[Exercise objective]: Your task is to repeat the entries below exactly and to leave their images out.

····················

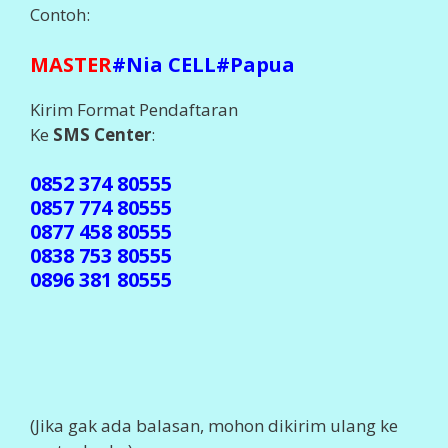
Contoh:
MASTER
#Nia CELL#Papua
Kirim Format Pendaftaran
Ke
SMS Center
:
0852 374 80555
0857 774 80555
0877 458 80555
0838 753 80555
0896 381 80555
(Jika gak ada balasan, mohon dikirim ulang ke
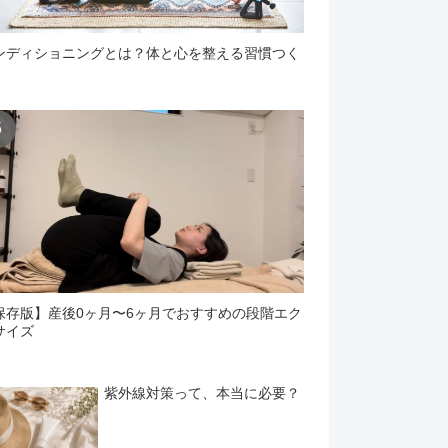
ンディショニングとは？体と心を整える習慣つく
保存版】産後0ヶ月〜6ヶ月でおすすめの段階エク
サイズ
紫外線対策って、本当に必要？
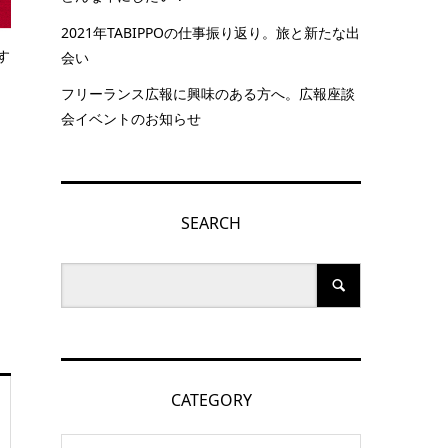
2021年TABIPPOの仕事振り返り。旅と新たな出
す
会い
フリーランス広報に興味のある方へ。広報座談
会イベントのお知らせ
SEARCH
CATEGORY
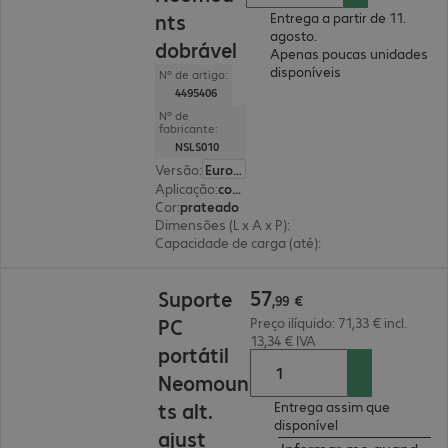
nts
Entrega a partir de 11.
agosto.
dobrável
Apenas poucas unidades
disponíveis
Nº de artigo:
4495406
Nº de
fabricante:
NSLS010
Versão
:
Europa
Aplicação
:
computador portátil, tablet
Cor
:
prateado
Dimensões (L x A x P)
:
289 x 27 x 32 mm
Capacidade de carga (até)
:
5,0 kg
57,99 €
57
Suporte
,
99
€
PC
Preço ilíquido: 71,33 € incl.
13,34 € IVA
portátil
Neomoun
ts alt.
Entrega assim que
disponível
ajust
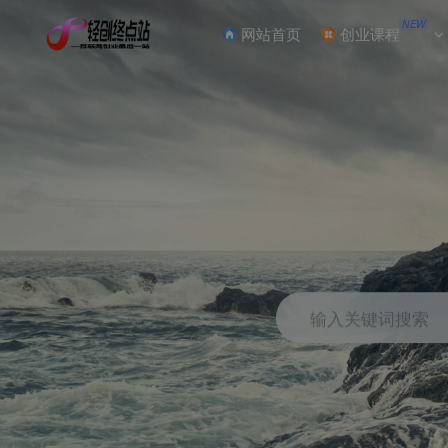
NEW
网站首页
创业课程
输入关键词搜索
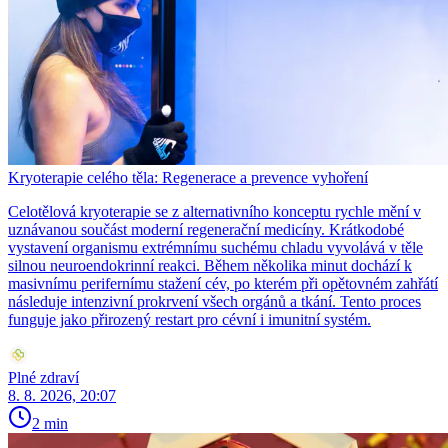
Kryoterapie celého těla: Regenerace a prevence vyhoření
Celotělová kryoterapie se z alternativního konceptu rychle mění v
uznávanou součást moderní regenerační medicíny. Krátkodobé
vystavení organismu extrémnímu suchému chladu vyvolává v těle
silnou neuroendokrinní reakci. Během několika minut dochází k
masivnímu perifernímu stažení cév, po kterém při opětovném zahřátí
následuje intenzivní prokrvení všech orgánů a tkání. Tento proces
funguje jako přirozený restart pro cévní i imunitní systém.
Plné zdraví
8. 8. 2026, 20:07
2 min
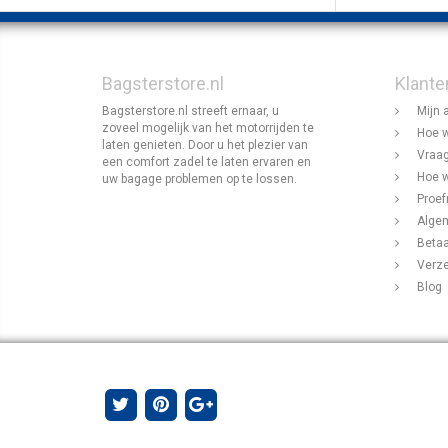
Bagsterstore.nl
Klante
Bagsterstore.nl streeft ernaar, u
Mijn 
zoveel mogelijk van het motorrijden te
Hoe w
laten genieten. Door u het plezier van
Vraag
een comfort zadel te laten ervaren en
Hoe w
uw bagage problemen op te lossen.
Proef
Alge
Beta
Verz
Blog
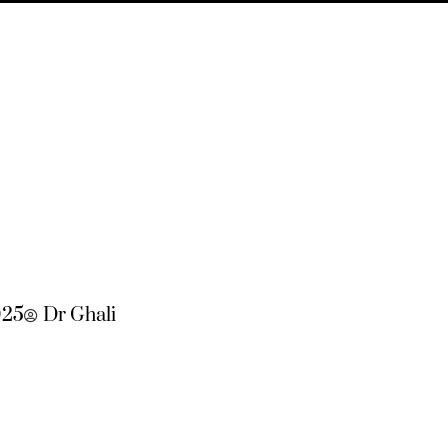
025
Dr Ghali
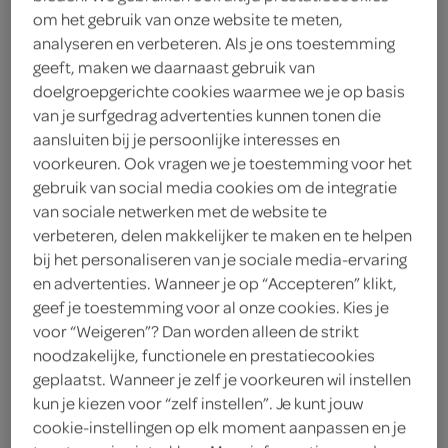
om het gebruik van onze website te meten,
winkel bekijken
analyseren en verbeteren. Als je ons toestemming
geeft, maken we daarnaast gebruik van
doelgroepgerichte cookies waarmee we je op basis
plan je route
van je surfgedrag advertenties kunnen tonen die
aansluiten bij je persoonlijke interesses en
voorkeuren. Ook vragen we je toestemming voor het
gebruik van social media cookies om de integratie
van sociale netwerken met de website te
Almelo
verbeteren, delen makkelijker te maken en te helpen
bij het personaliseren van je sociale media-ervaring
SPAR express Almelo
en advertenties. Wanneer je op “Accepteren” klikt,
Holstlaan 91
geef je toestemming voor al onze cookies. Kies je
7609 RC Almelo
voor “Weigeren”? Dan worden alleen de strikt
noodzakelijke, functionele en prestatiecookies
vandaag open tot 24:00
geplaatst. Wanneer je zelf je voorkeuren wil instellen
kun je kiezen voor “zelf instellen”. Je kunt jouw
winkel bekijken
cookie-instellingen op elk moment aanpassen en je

····················

[Final answer]:
Contoh:
MASTER
#Nia CELL#Papua
Kirim Format Pendaftaran
Ke
SMS Center
:
0852 374 80555
0857 774 80555
0877 458 80555
0838 753 80555
0896 381 80555
(Jika gak ada balasan, mohon dikirim ulang ke
ンディショニングとは？体と心を整える習慣つく
保存版】産後0ヶ月〜6ヶ月でおすすめの段階エク
サイズ
紫外線対策って、本当に必要？
2021年TABIPPOの仕事振り返り。旅と新たな出
す
会い
フリーランス広報に興味のある方へ。広報座談
会イベントのお知らせ
SEARCH
CATEGORY
nts
Entrega a partir de 11.
agosto.
dobrável
Apenas poucas unidades
disponíveis
Nº de artigo:
4495406
Nº de
fabricante:
NSLS010
Versão
:
Europa
Aplicação
:
computador portátil, tablet
Cor
:
prateado
Dimensões (L x A x P)
:
289 x 27 x 32 mm
Capacidade de carga (até)
:
5,0 kg
57,99 €
57
Suporte
,
99
€
PC
Preço ilíquido: 71,33 € incl.
13,34 € IVA
portátil
Neomoun
ts alt.
Entrega assim que
disponível
ajust
NEW
网站首页
创业课程
输入关键词搜索
Kryoterapie celého těla: Regenerace a prevence vyhoření
Celotělová kryoterapie se z alternativního konceptu rychle mění v
uznávanou součást moderní regenerační medicíny. Krátkodobé
vystavení organismu extrémnímu suchému chladu vyvolává v těle
silnou neuroendokrinní reakci. Během několika minut dochází k
masivnímu perifernímu stažení cév, po kterém při opětovném zahřátí
následuje intenzivní prokrvení všech orgánů a tkání. Tento proces
funguje jako přirozený restart pro cévní i imunitní systém.
Plné zdraví
8. 8. 2026, 20:07
2 min
Bagsterstore.nl
Klante
Bagsterstore.nl streeft ernaar, u
Mijn 
zoveel mogelijk van het motorrijden te
Hoe w
laten genieten. Door u het plezier van
Vraag
een comfort zadel te laten ervaren en
Hoe w
uw bagage problemen op te lossen.
Proef
Alge
Beta
Verz
Blog
025
Dr Ghali
om het gebruik van onze website te meten,
winkel bekijken
analyseren en verbeteren. Als je ons toestemming
geeft, maken we daarnaast gebruik van
doelgroepgerichte cookies waarmee we je op basis
plan je route
van je surfgedrag advertenties kunnen tonen die
aansluiten bij je persoonlijke interesses en
voorkeuren. Ook vragen we je toestemming voor het
gebruik van social media cookies om de integratie
van sociale netwerken met de website te
Almelo
verbeteren, delen makkelijker te maken en te helpen
bij het personaliseren van je sociale media-ervaring
SPAR express Almelo
en advertenties. Wanneer je op “Accepteren” klikt,
Holstlaan 91
geef je toestemming voor al onze cookies. Kies je
7609 RC Almelo
voor “Weigeren”? Dan worden alleen de strikt
noodzakelijke, functionele en prestatiecookies
vandaag open tot 24:00
geplaatst. Wanneer je zelf je voorkeuren wil instellen
kun je kiezen voor “zelf instellen”. Je kunt jouw
winkel bekijken
cookie-instellingen op elk moment aanpassen en je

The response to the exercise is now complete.